[Extracted page text data]
_____
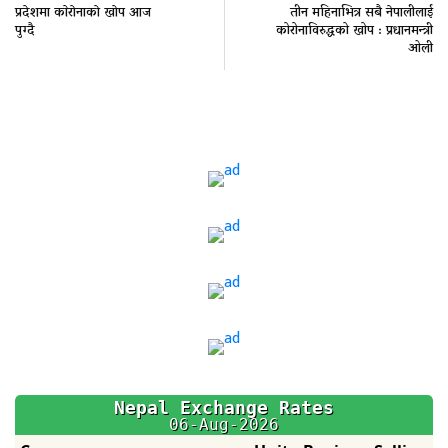
प्रदेशमा काेराेनाकाे खाेप आज
तीन महिनाभित्र सबै नेपालीलाई
पुग्दै
कोरोनाविरुद्धको खोप : प्रधानमन्त्री
ओली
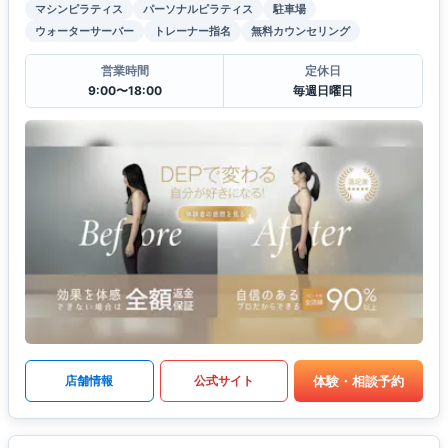
マシンピラティス
パーソナルピラティス
駐車場
ウォーターサーバー
トレーナー指名
無料カウンセリング
営業時間
定休日
9:00〜18:00
毎週日曜日
体験・相談予約
店舗情報
公式サイト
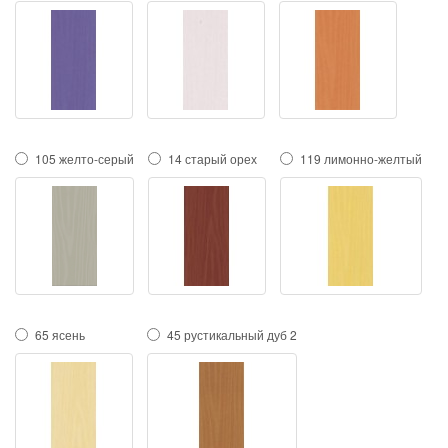
105 желто-серый
14 старый орех
119 лимонно-желтый
65 ясень
45 рустикальный дуб 2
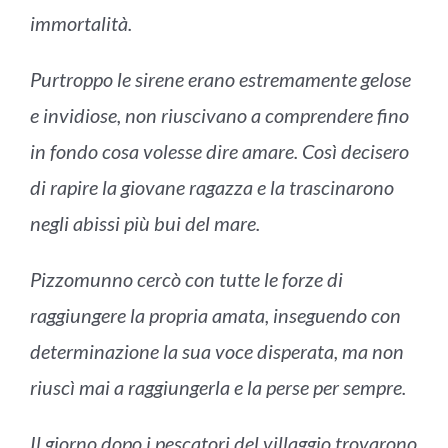
immortalità.
Purtroppo le sirene erano estremamente gelose
e invidiose, non riuscivano a comprendere fino
in fondo cosa volesse dire amare. Così decisero
di rapire la giovane ragazza e la trascinarono
negli abissi più bui del mare.
Pizzomunno cercò con tutte le forze di
raggiungere la propria amata, inseguendo con
determinazione la sua voce disperata, ma non
riuscì mai a raggiungerla e la perse per sempre.
Il giorno dopo i pescatori del villaggio trovarono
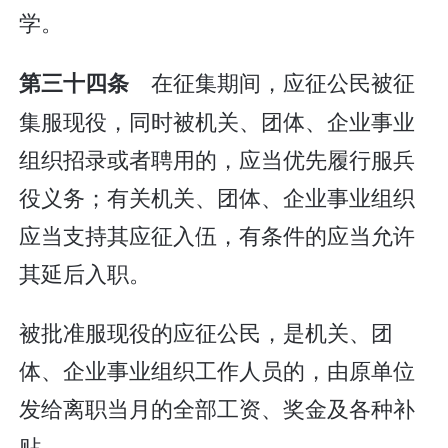
学。
在征集期间，应征公民被征
第三十四条
集服现役，同时被机关、团体、企业事业
组织招录或者聘用的，应当优先履行服兵
役义务；有关机关、团体、企业事业组织
应当支持其应征入伍，有条件的应当允许
其延后入职。
被批准服现役的应征公民，是机关、团
体、企业事业组织工作人员的，由原单位
发给离职当月的全部工资、奖金及各种补
贴。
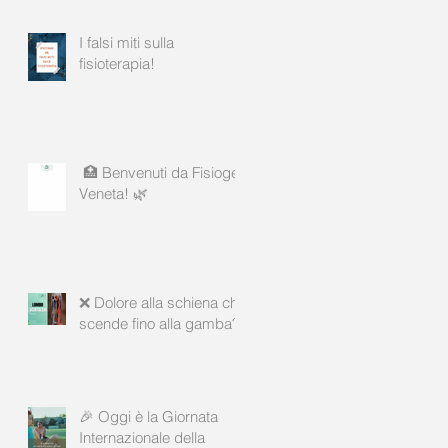
I falsi miti sulla
fisioterapia!
🏥 Benvenuti da Fisiogea
Veneta! 🌿
❌ Dolore alla schiena che
scende fino alla gamba?
🎉 Oggi è la Giornata
Internazionale della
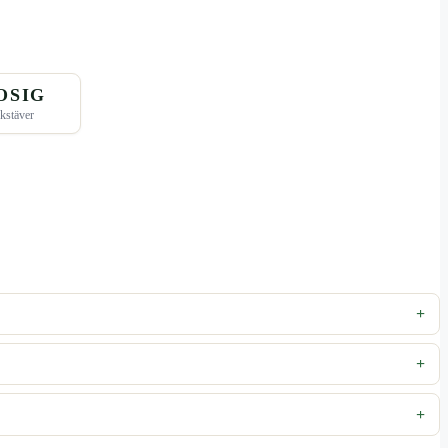
OSIG
kstäver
_____
Could you repeat all of the entries exactly, without the pictures?

प्रदेशमा काेराेनाकाे खाेप आज
तीन महिनाभित्र सबै नेपालीलाई
पुग्दै
कोरोनाविरुद्धको खोप : प्रधानमन्त्री
ओली
マシンピラティス
パーソナルピラティス
駐車場
ウォーターサーバー
トレーナー指名
無料カウンセリング
営業時間
定休日
9:00〜18:00
毎週日曜日
体験・相談予約
店舗情報
公式サイト
105 желто-серый
14 старый орех
119 лимонно-желтый
65 ясень
45 рустикальный дуб 2
immortalità.
Purtroppo le sirene erano estremamente gelose
e invidiose, non riuscivano a comprendere fino
in fondo cosa volesse dire amare. Così decisero
di rapire la giovane ragazza e la trascinarono
negli abissi più bui del mare.
Pizzomunno cercò con tutte le forze di
raggiungere la propria amata, inseguendo con
determinazione la sua voce disperata, ma non
riuscì mai a raggiungerla e la perse per sempre.
Il giorno dopo i pescatori del villaggio trovarono
学。
在征集期间，应征公民被征
第三十四条
集服现役，同时被机关、团体、企业事业
组织招录或者聘用的，应当优先履行服兵
役义务；有关机关、团体、企业事业组织
应当支持其应征入伍，有条件的应当允许
其延后入职。
被批准服现役的应征公民，是机关、团
体、企业事业组织工作人员的，由原单位
发给离职当月的全部工资、奖金及各种补
贴。
I falsi miti sulla
fisioterapia!
🏥 Benvenuti da Fisiogea
Veneta! 🌿
❌ Dolore alla schiena che
scende fino alla gamba?
🎉 Oggi è la Giornata
Internazionale della
OSIG
kstäver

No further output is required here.